Regulatory Sandboxes

  • Regulatory sandboxes provide a safe and secure environment for FinTech firms to test their ideas and innovations.
  • They allow new entrants to the financial services market to test products, services, and business models without meeting all normal regulatory requirements.
  • Sandboxes aim to reduce time to market, provide easier access to finance, and send a positive, pro-innovative signal to the market.
  • They ensure transparency, minimize costs in a test environment, and enable industry inclusivity.
  • Sandboxes limit the consequences of failure and provide safety for the financial system.
  • They enable governments to conduct FinTech policies and have an external competition effect.

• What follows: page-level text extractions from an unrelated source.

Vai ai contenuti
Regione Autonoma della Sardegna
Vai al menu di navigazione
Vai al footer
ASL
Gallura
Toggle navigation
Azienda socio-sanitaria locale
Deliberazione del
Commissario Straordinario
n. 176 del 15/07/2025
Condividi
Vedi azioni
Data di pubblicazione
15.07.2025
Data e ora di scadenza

  • However, implementing sandboxes can be challenging, and risks could lead customers to refrain from doing business with sandbox participants.
  • Sandboxes may not be suitable for cross-border activity and can create difficulties in benefiting from economies of scale.
  • Finding the equilibrium between regulated and unregulated entities is a core issue in sandbox design.
  • Blockchain technology has led to the creation of regulatory sandboxes specifically for distributed ledger technology.

Please note that the information provided is based on the text you shared, and I don't have access to the full context or additional sources.